ENTRIES SHOWN

BEGIN

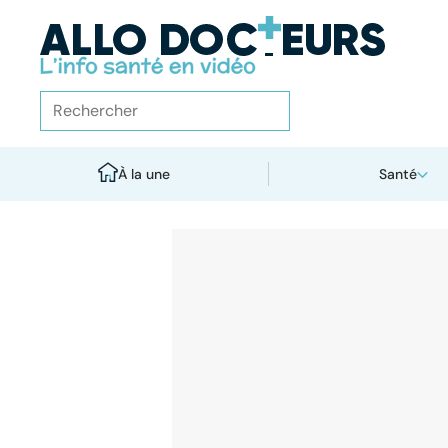
À la une
Santé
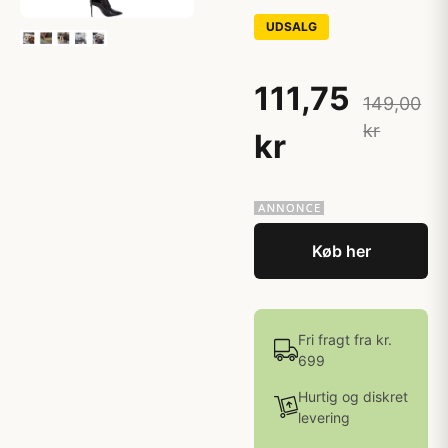
UDSALG
111,75
149,00
kr
kr
Køb her
Fri fragt fra kr.
699
Hurtig og diskret
levering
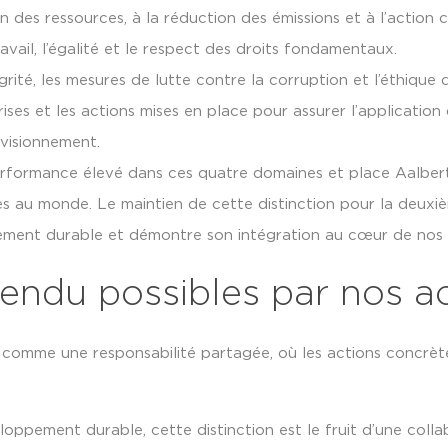
on des ressources, à la réduction des émissions et à l’action c
avail, l’égalité et le respect des droits fondamentaux.
grité, les mesures de lutte contre la corruption et l’éthique d
rises et les actions mises en place pour assurer l’applicatio
visionnement.
performance élevé dans ces quatre domaines et place Aalbert
es au monde. Le maintien de cette distinction pour la deux
ement durable et démontre son intégration au cœur de nos a
rendu possibles par nos a
omme une responsabilité partagée, où les actions concrète
ement durable, cette distinction est le fruit d’une collabo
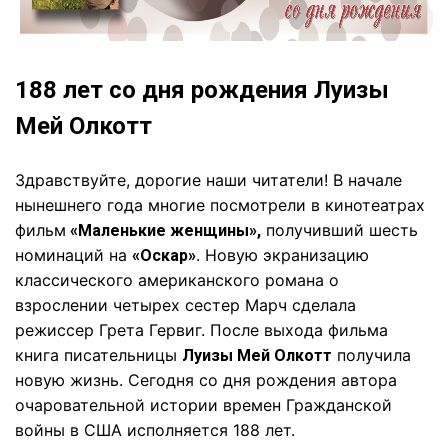
188 лет со дня рождения Луизы
Мей Олкотт
Здравствуйте, дорогие наши читатели! В начале
нынешнего года многие посмотрели в кинотеатрах
фильм
получивший шесть
«Маленькие женщины»,
номинаций на
. Новую экранизацию
«Оскар»
классического американского романа о
взрослении четырех сестер Марч сделала
режиссер Грета Гервиг.
После выхода фильма
книга писательницы
получила
Луизы Мей Олкотт
новую жизнь. Сегодня со дня рождения автора
очаровательной истории времен Гражданской
войны в США исполняется 188 лет.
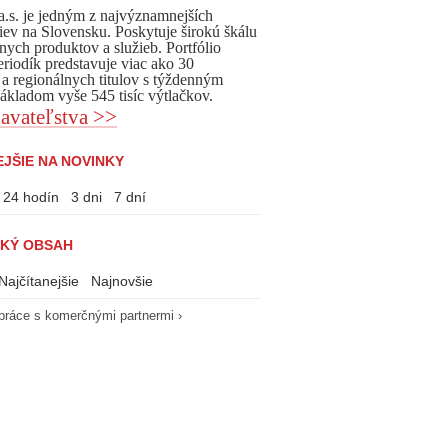
, a.s. je jedným z najvýznamnejších
iev na Slovensku. Poskytuje širokú škálu
nych produktov a služieb. Portfólio
eriodík predstavuje viac ako 30
 a regionálnych titulov s týždenným
kladom vyše 545 tisíc výtlačkov.
avateľstva >>
JŠIE NA NOVINKY
24 hodín
3 dni
7 dní
KÝ OBSAH
Najčítanejšie
Najnovšie
práce s komerčnými partnermi ›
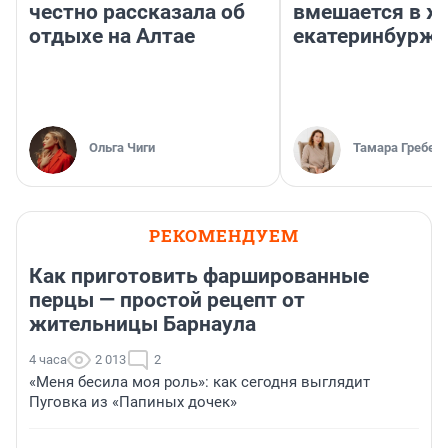
МНЕНИЕ
МНЕНИЕ
«Про беспилотники тут
Тельцов будет 
даже не слышали».
а Скорпионы
Екатеринбурженка
разведутся: Лу
честно рассказала об
вмешается в ж
отдыхе на Алтае
екатеринбурж
Ольга Чиги
Тамара Гребен
РЕКОМЕНДУЕМ
Как приготовить фаршированные
перцы — простой рецепт от
жительницы Барнаула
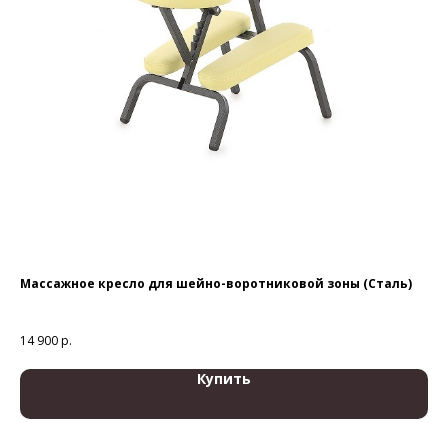
Массажное кресло для шейно-воротниковой зоны (Сталь)
Че
14 900
р.
1 9
Купить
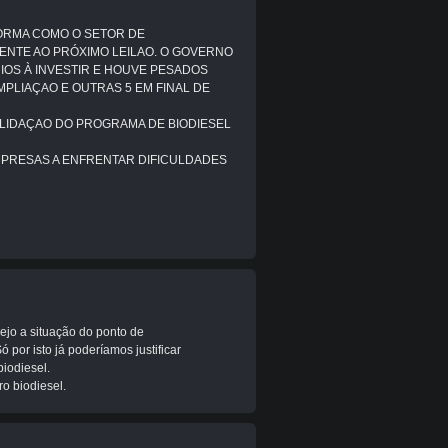
ORMA COMO O SETOR DE
ENTE AO PRÓXIMO LEILAO. O GOVERNO
OS À INVESTIR E HOUVE PESADOS
MPLIAÇAO E OUTRAS 5 EM FINAL DE
LIDAÇAO DO PROGRAMA DE BIODIESEL
MPRESAS A ENFRENTAR DIFICULDADES
ejo a situação do ponto de
 por isto já poderíamos justificar
biodiesel.
o biodiesel.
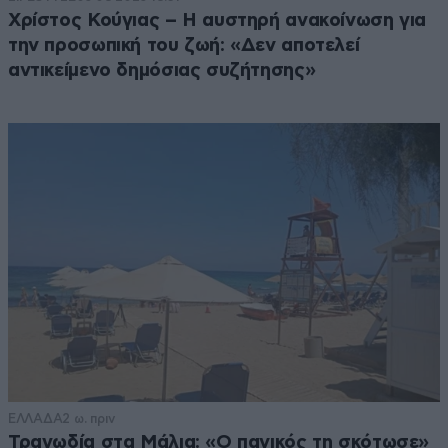
Χρίστος Κούγιας – Η αυστηρή ανακοίνωση για
την προσωπική του ζωή: «Δεν αποτελεί
αντικείμενο δημόσιας συζήτησης»
ΕΛΛΑΔΑ
2 ω. πριν
Τραγωδία στα Μάλια: «Ο πανικός τη σκότωσε»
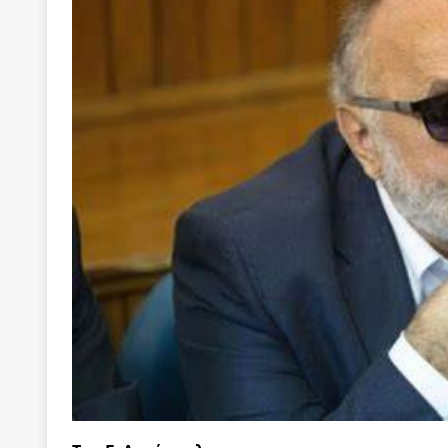
[ 22 Μαΐου 2020 ]
Μακάριος Λαζαρίδης: Έργο!
Π
[ 4 Αυγούστου 2026 ]
Θα ανήκεις όπου ανήκει το 
[ 4 Αυγούστου 2026 ]
Η γενεαλογία του φασισμού
ΠΑΡΕΜΒΑΣΕΙΣ
[ 4 Αυγούστου 2026 ]
Εφημερίδα «Εστία»: Όταν η 
[ 4 Αυγούστου 2026 ]
Η συμφωνία πυρηνικής συν
[ 4 Αυγούστου 2026 ]
Τα γεγονότα της Τηλλυρίας 
[ 4 Αυγούστου 2026 ]
Tηλεοπτικοί “Mega-Fiers”…
[ 4 Αυγούστου 2026 ]
Κώστας Τσουκαλάς: Αντιπολ
[ 4 Αυγούστου 2026 ]
Ο Ιωάννης Μεταξάς και η 4
δικτάτορας
ΕΠΙΛΟΓΕΣ
[ 3 Αυγούστου 2026 ]
Η ελευθεροτυπία δεν απειλε
[ 3 Αυγούστου 2026 ]
ΠΑΣΟΚ ή ΕΛ.ΑΣ.; Γιατί η μά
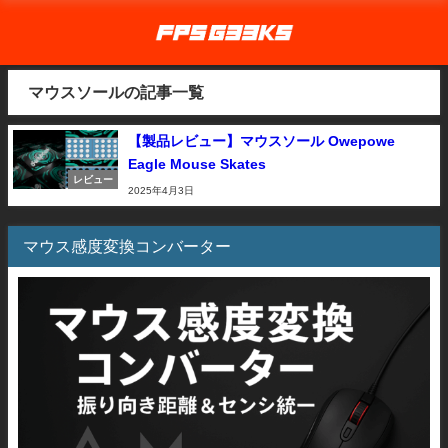
マウスソールの記事一覧
【製品レビュー】マウスソール Owepowe
Eagle Mouse Skates
レビュー
2025年4月3日
マウス感度変換コンバーター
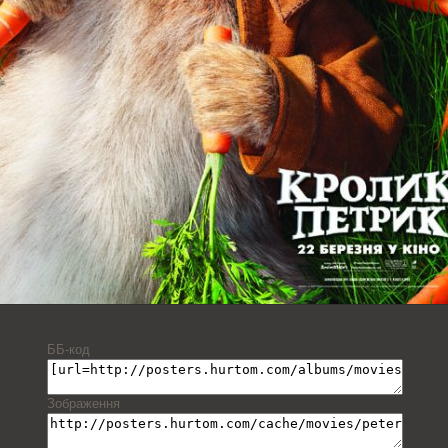
ББ-код
Зображення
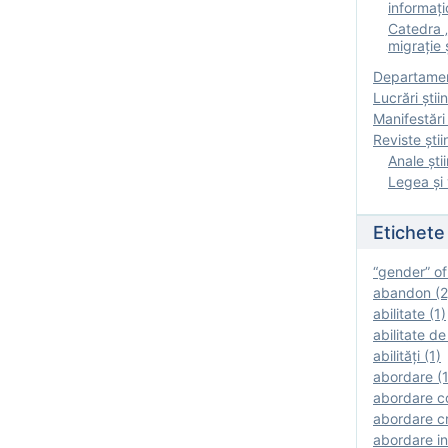
informați
Catedra „
migrație ș
Departamen
Lucrări știin
Manifestări 
Reviste ştii
Anale ştii
Legea şi 
Etichete
“gender” of
abandon (2
abilitate (1)
abilitate de
abilităţi (1)
abordare (1
abordare c
abordare cr
abordare in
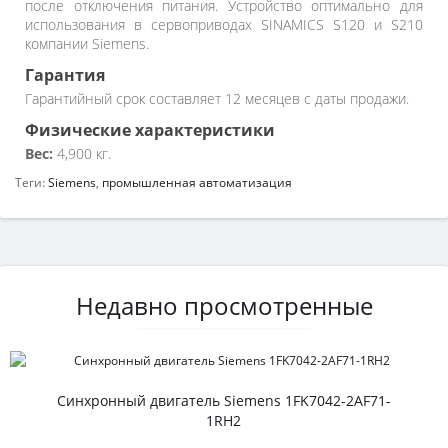
после отключения питания. Устройство оптимально для
использования в сервоприводах SINAMICS S120 и S210
компании Siemens.
Гарантия
Гарантийный срок составляет 12 месяцев с даты продажи.
Физические характеристики
Вес:
4,900 кг.
Теги:
Siemens
,
промышленная автоматизация
Недавно просмотренные
Синхронный двигатель Siemens 1FK7042-2AF71-
1RH2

END

YOUR INSTRUCTIONS
Within the listing above, copy each line that has the string "place".

OUTPUT
rises et les actions mises en place pour assurer l’applicatio
performance élevé dans ces quatre domaines et place Aalbert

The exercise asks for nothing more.